In 1972, Pratt was wrongfully convicted of the murder of Caroline Olsen. He
spent 27 years in prison, eight of those in solitary confinement. He was
released in 1997 after a Reagan appointee, a judge, vacated his conviction.
Geronimo ji-Jaga Pratt, his family and supporters always maintained he was
targeted and framed by the FBI and the L.A. Police Department because of his
activity in the Black Panther Party.
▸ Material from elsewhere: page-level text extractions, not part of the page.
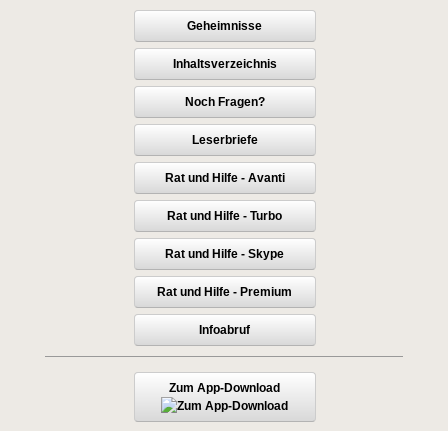
Geheimnisse
Inhaltsverzeichnis
Noch Fragen?
Leserbriefe
Rat und Hilfe - Avanti
Rat und Hilfe - Turbo
Rat und Hilfe - Skype
Rat und Hilfe - Premium
Infoabruf
Zum App-Download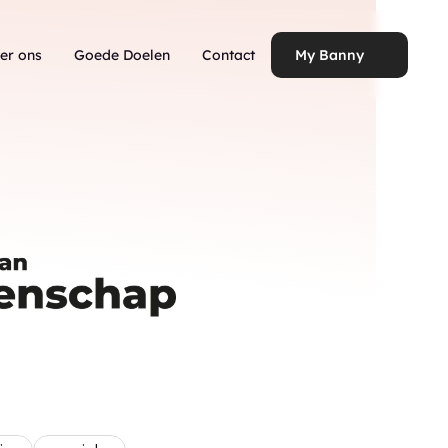
er ons
Goede Doelen
Contact
My Banny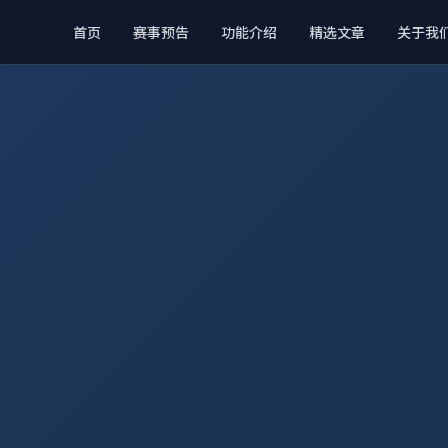
首页
赛事预告
功能介绍
精选文章
关于我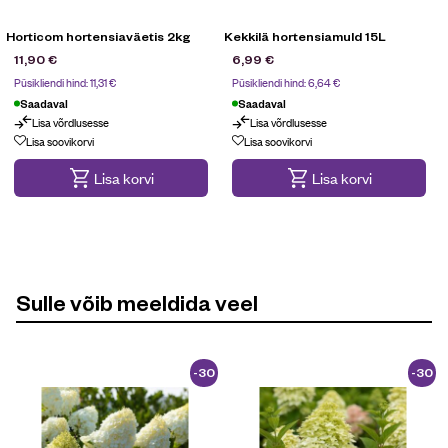
Horticom hortensiaväetis 2kg
Kekkilä hortensiamuld 15L
11,90
€
6,99
€
Püsikliendi hind:
11,31
€
Püsikliendi hind:
6,64
€
Saadaval
Saadaval
Lisa võrdlusesse
Lisa võrdlusesse
Lisa soovikorvi
Lisa soovikorvi
Lisa korvi
Lisa korvi
Sulle võib meeldida veel
-30
-30
%
%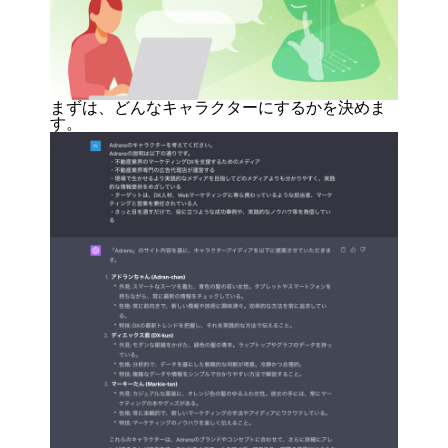
まずは、どんなキャラクターにするかを決めま
す。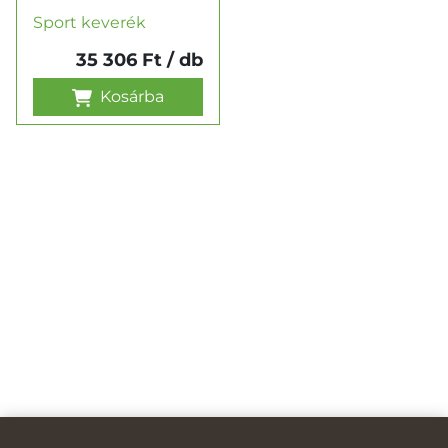
Sport keverék
35 306 Ft
/ db
Kosárba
Two years after his release, Pratt won a
$4.5 million settlement of his civil rights case against the FBI and LAPD. The
FBI’s share of $1.75 million marked one of the few times in its history it was
forced to admit culpability in a case of false imprisonment.
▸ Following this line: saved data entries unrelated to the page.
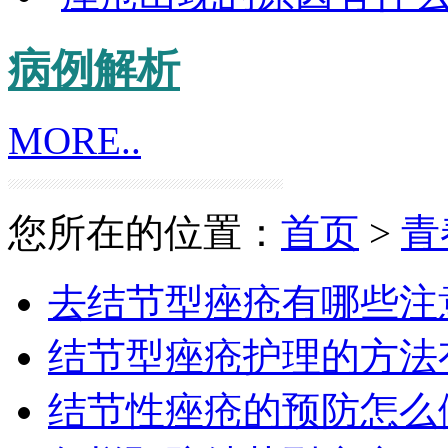
病例解析
MORE..
您所在的位置：
首页
>
青
去结节型痤疮有哪些注
结节型痤疮护理的方法
结节性痤疮的预防怎么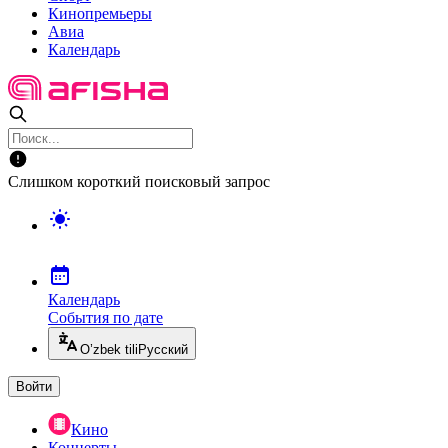
Кинопремьеры
Авиа
Календарь
Слишком короткий поисковый запрос
Календарь
События по дате
O’zbek tili
Русский
Войти
Кино
Концерты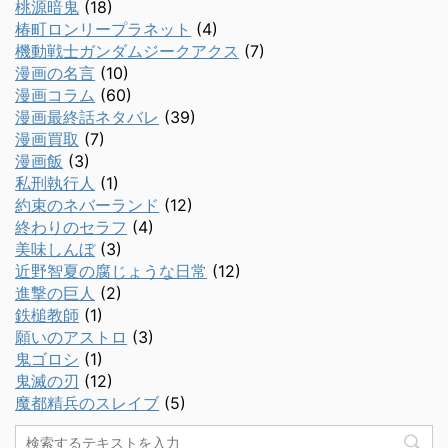
桃源暗鬼
(18)
椿町ロンリープラネット
(4)
機動戦士ガンダムジークアクス
(7)
漫画の名言
(10)
漫画コラム
(60)
漫画最終話ネタバレ
(39)
漫画買取
(7)
漫画飯
(3)
私刑執行人
(1)
約束のネバーランド
(12)
終わりのセラフ
(4)
美味しんぼ
(3)
近野智夏の腐じょうな日常
(12)
進撃の巨人
(2)
鉄槌教師
(1)
願いのアストロ
(3)
鬼ゴロシ
(1)
鬼滅の刃
(12)
魔都精兵のスレイブ
(5)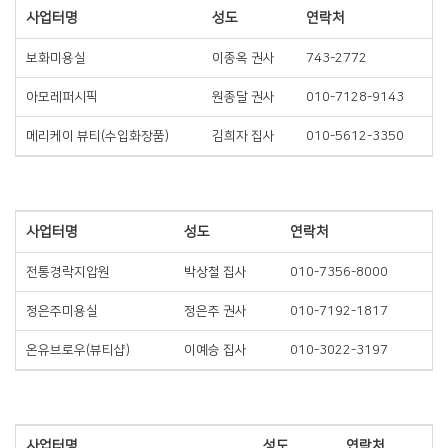
사업터명
성도
연락처
보화미용실
이종옥 권사
743-2772
아모레퍼시픽
원종달 권사
010-7128-9143
메리케이 뷰티(수입화장품)
김희자 집사
010-5612-3350
사업터명
성도
연락처
전통경락지압원
박상철 집사
010-7356-8000
정은주미용실
정은주 권사
010-7192-1817
온유브로우(뷰티샵)
이예승 집사
010-3022-3197
사업터명
성도
연락처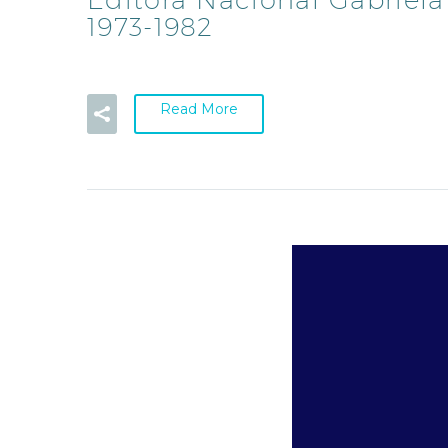
1973-1982
Read More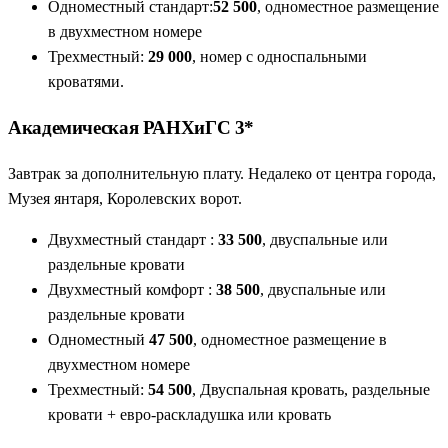
Одноместный стандарт:
52 500
, одноместное размещение
в двухместном номере
Трехместный:
29 000
, номер с односпальными
кроватями.
Академическая РАНХиГС 3*
Завтрак за дополнительную плату. Недалеко от центра города,
Музея янтаря, Королевских ворот.
Двухместный стандарт :
33 500
, двуспальные или
раздельные кровати
Двухместный комфорт :
38 500
, двуспальные или
раздельные кровати
Одноместный
47 500
, одноместное размещение в
двухместном номере
Трехместный:
54 500
, Двуспальная кровать, раздельные
кровати + евро-раскладушка или кровать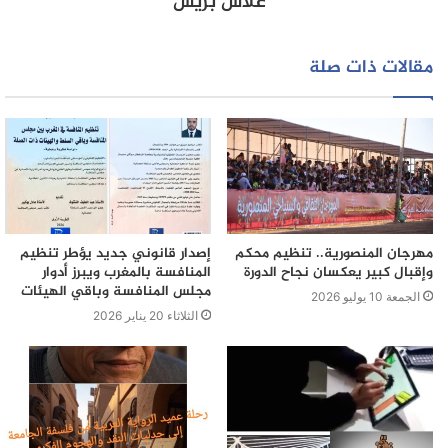
علاش بريس
موكب الطائفة، حسب البلاغ، إلى الصويرة
المدينة.
مقالات ذات صلة
مهرجان المنصورية.. تنظيم محكم
إصدار قانوني جديد يؤطر تنظيم
وإقبال كبير يعكسان نجاح الدورة
المنافسة بالمغرب ويبرز أدوار
مجلس المنافسة وباقي الهيئات
الجمعة 10 يوليو 2026
الثلاثاء 20 يناير 2026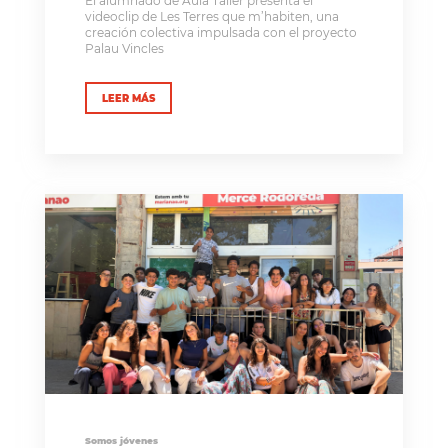
El alumnado de Aula Taller presenta el
videoclip de Les Terres que m’habiten, una
creación colectiva impulsada con el proyecto
Palau Vincles
LEER MÁS
Somos jóvenes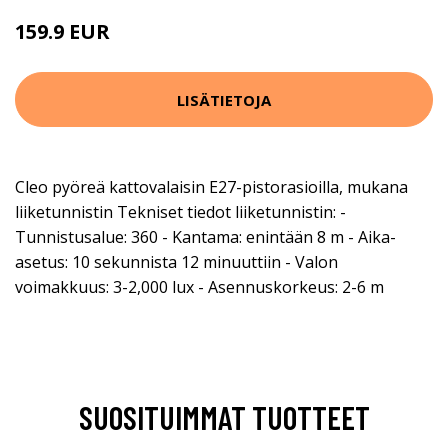
159.9 EUR
LISÄTIETOJA
Cleo pyöreä kattovalaisin E27-pistorasioilla, mukana
liiketunnistin Tekniset tiedot liiketunnistin: -
Tunnistusalue: 360 - Kantama: enintään 8 m - Aika-
asetus: 10 sekunnista 12 minuuttiin - Valon
voimakkuus: 3-2,000 lux - Asennuskorkeus: 2-6 m
SUOSITUIMMAT TUOTTEET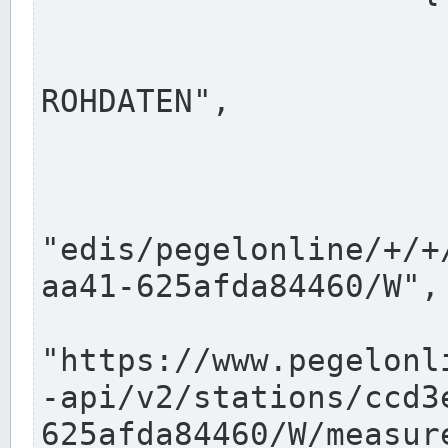
                      "shortname": "W"
                      "longname": "WASSER
ROHDATEN",

                      "unit": "m+NN",
                      "equidistance": 1
                    
"edis/pegelonline/+/+
aa41-625afda84460/W",

                      "pegel
"https://www.pegelonl
-api/v2/stations/ccd3
625afda84460/W/measure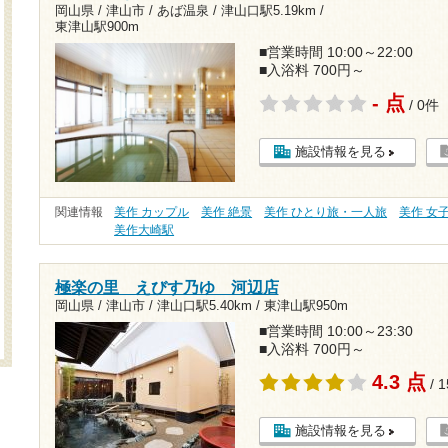
岡山県 / 津山市 / あば温泉 /
津山口駅5.19km
/
東津山駅900m
■営業時間 10:00～22:00
■入浴料 700円～
- 点
/ 0件
施設情報を見る
関連情報
美作 カップル
美作 絶景
美作 ひとり旅・一人旅
美作 女
美作大崎駅
極楽の里 えびす乃ゆ 河辺店
岡山県 / 津山市 /
津山口駅5.40km
/
東津山駅950m
■営業時間 10:00～23:30
■入浴料 700円～
4.3 点
/ 
施設情報を見る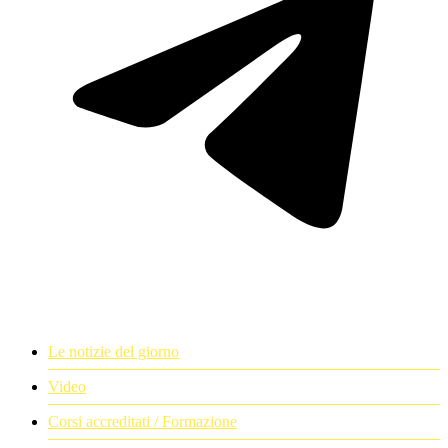
Le notizie del giorno
Video
Corsi accreditati / Formazione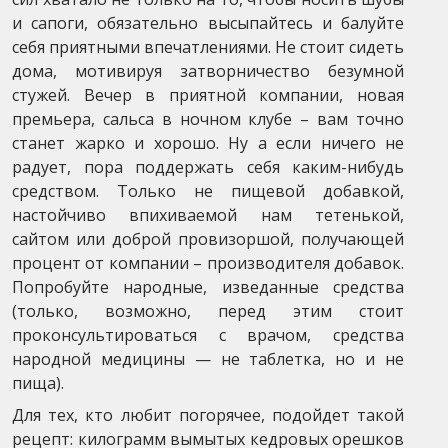
и сапоги, обязательно высыпайтесь и балуйте
себя приятными впечатлениями. Не стоит сидеть
дома, мотивируя затворничество безумной
стужей. Вечер в приятной компании, новая
премьера, сальса в ночном клубе – вам точно
станет жарко и хорошо. Ну а если ничего не
радует, пора поддержать себя каким-нибудь
средством. Только не пищевой добавкой,
настойчиво впихиваемой нам тетенькой,
сайтом или доброй провизоршой, получающей
процент от компании – производителя добавок.
Попробуйте народные, изведанные средства
(только, возможно, перед этим стоит
проконсультироваться с врачом, средства
народной медицины — не таблетка, но и не
пища).
Для тех, кто любит погорячее, подойдет такой
рецепт: килограмм вымытых кедровых орешков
Geronimo ji-Jaga Pratt, born Elmer Pratt, was a Louisiana native, decorated
Vietnam vet who served in the Army’s 82nd Airborne.
Before we turn to our guests, I’d like to play part of a radio interview I did
with Geronimo Pratt in 2000, three years after he was released from jail. We
were also joined in WBAI’s studios in New York for this conversation by one of
Geronimo ji-Jaga Pratt’s attorney’s, Johnnie Cochran, who died in 2005.
GERONIMO JI-JAGA PRATT: Well, I grew up in segregation, and we had to deal with
the terror from the Klan violence and, you know, other forms of ignorance from
those peoples. But growing up in that kind of environment instilled in me a
pride of—or a sense of nationalism, that we can govern ourselves, and we can
protect ourselves, and we didn’t need to be with anyone who didn’t want to be
with us. So, out of that, I was part of a group that was selected by the elders
to get military training, to come back to the community, you know, and help
protect it, relieve the old soldiers. It just so happened that when I was
selected, Vietnam was happening, and I ended up in Vietnam and survived that,
two tours, or two and a half. And when I came back, it was shortly after Martin
Luther King was assassinated, so the black nation was more or less at one now
with the—just being fed up. And everyone was saying, "Look, we have to do
something." So us young militant types were employed quite extensively
throughout the nation. And so, this is how I ended up in these cities
contributing what little I could contribute.
AMY GOODMAN: And you got involved then with the Black Panther Party?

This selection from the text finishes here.